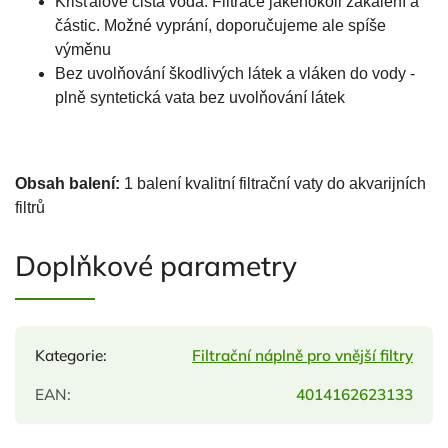
Křišťálově čistá voda: Filtrace jakéhokoli zakalení a
částic. Možné vyprání, doporučujeme ale spíše
výměnu
Bez uvolňování škodlivých látek a vláken do vody -
plně syntetická vata bez uvolňování látek
Obsah balení:
1 balení kvalitní filtrační vaty do akvarijních
filtrů
Doplňkové parametry
Kategorie
:
Filtrační náplně pro vnější filtry
EAN
:
4014162623133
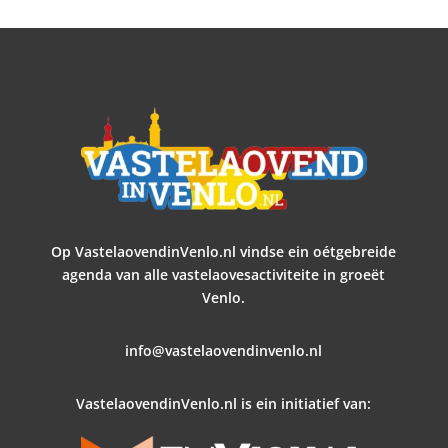
Op VastelaovendinVenlo.nl vindse ein oétgebreide
agenda van alle vastelaovesactiviteite in groeët
Venlo.
info@vastelaovendinvenlo.nl
VastelaovendinVenlo.nl is ein initiatief van:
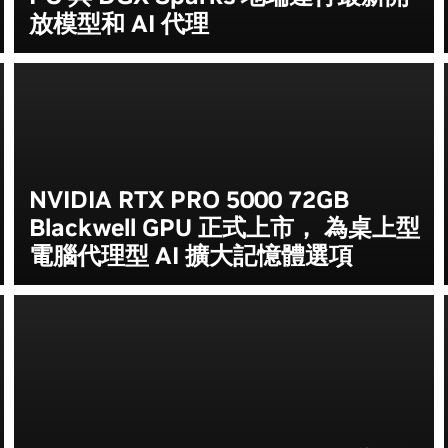
放模型和 AI 代理
NVIDIA RTX PRO 5000 72GB
Blackwell GPU 正式上市， 為桌上型
電腦代理型 AI 擴大記憶體選項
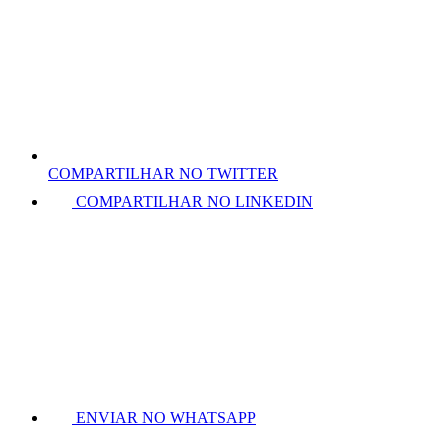
COMPARTILHAR NO TWITTER
COMPARTILHAR NO LINKEDIN
ENVIAR NO WHATSAPP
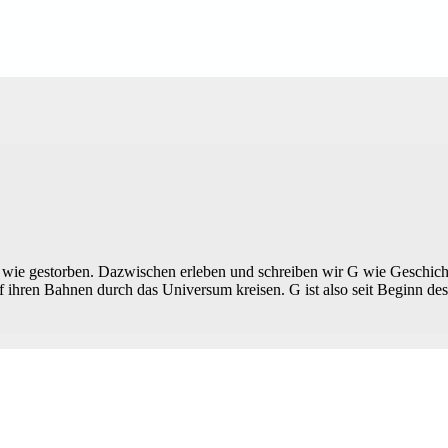
ie gestorben. Dazwischen erleben und schreiben wir G wie Geschichte
f ihren Bahnen durch das Universum kreisen. G ist also seit Beginn d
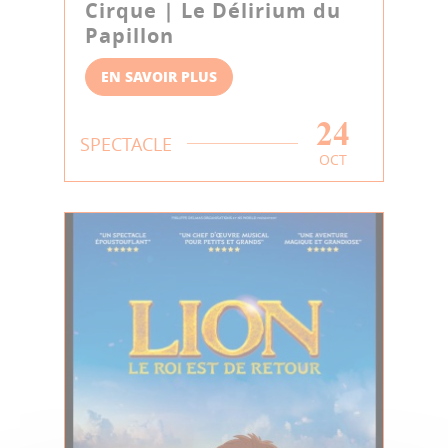
Cirque | Le Délirium du
Papillon
EN SAVOIR PLUS
24
SPECTACLE
OCT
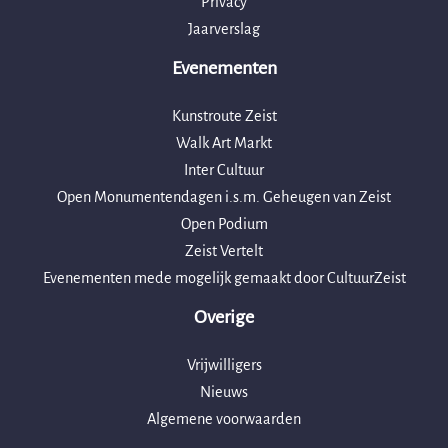
Privacy
Jaarverslag
Evenementen
Kunstroute Zeist
Walk Art Markt
Inter Cultuur
Open Monumentendagen i.s.m. Geheugen van Zeist
Open Podium
Zeist Vertelt
Evenementen mede mogelijk gemaakt door CultuurZeist
Overige
Vrijwilligers
Nieuws
Algemene voorwaarden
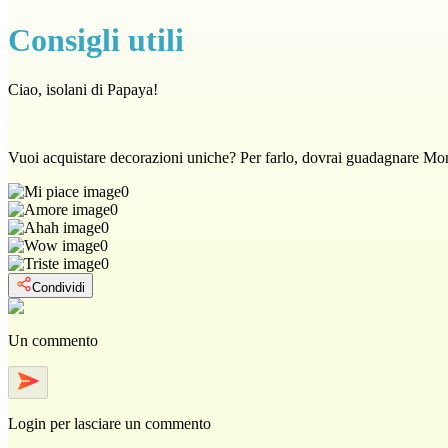
Consigli utili
Ciao, isolani di Papaya!
Vuoi acquistare decorazioni uniche? Per farlo, dovrai guadagnare Mon
0
0
0
0
0
Condividi
Un commento
Login
per lasciare un commento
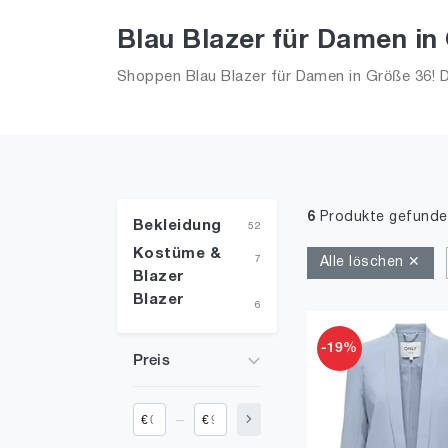
Blau Blazer für Damen in
Shoppen Blau Blazer für Damen in Größe 36! Di
6
Produkte gefunde
Bekleidung
52
Kostüme &
7
Alle löschen ✕
Blazer
Blazer
6
-19%
Preis
_
€
€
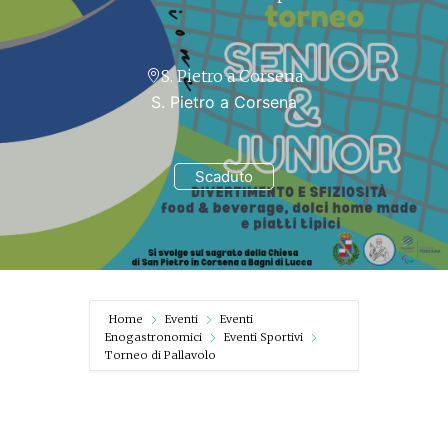
S. Pietro a Corsena
S. Pietro a Corsena
Scaduto
Home
Eventi
Eventi
Enogastronomici
Eventi Sportivi
Torneo di Pallavolo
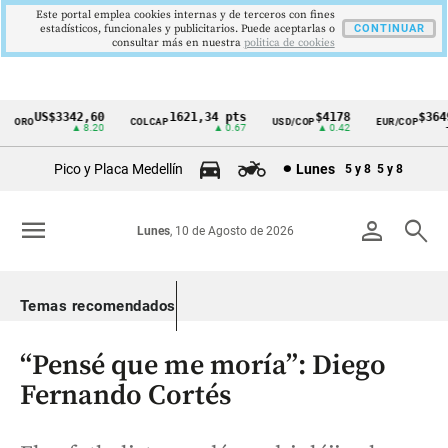
Este portal emplea cookies internas y de terceros con fines
estadísticos, funcionales y publicitarios. Puede aceptarlas o
CONTINUAR
consultar más en nuestra
politica de cookies
US$3342,60
1621,34 pts
$4178
$3649
ORO
COLCAP
USD/COP
EUR/COP
Cintillo
▲ 8.20
▲ 0.67
▲ 0.42
—
de
Pico y Placa Medellín
Lunes
5 y 8
5 y 8
indicadores
económicos
menu
person
search
Lunes
, 10 de Agosto de 2026
Colombia
Temas recomendados
“Pensé que me moría”: Diego
Fernando Cortés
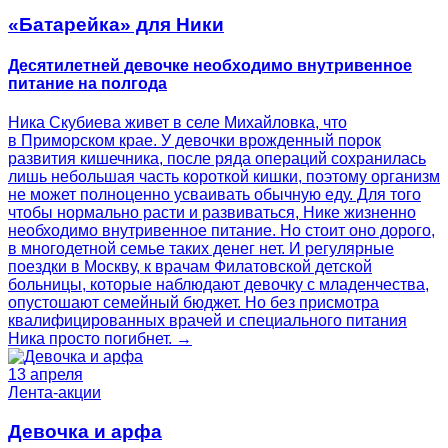
«Батарейка» для Ники
Десятилетней девочке необходимо внутривенное
питание на полгода
Ника Скубиева живет в селе Михайловка, что
в Приморском крае. У девочки врожденный порок
развития кишечника, после ряда операций сохранилась
лишь небольшая часть короткой кишки, поэтому организм
не может полноценно усваивать обычную еду. Для того
чтобы нормально расти и развиваться, Нике жизненно
необходимо внутривенное питание. Но стоит оно дорого,
в многодетной семье таких денег нет. И регулярные
поездки в Москву, к врачам Филатовской детской
больницы, которые наблюдают девочку с младенчества,
опустошают семейный бюджет. Но без присмотра
квалифицированных врачей и специального питания
Ника просто погибнет. →
13 апреля
Лента-акции
Девочка и арфа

▶ [Assignment]: The response should be an exact copy of the lines from the one with "необходимо внутривенное питание." through the end of the data, with no other text.

▶ [Solution below]:
необходимо внутривенное питание. Но стоит оно дорого,
в многодетной семье таких денег нет. И регулярные
поездки в Москву, к врачам Филатовской детской
больницы, которые наблюдают девочку с младенчества,
опустошают семейный бюджет. Но без присмотра
квалифицированных врачей и специального питания
Ника просто погибнет. →
13 апреля
Лента-акции
Девочка и арфа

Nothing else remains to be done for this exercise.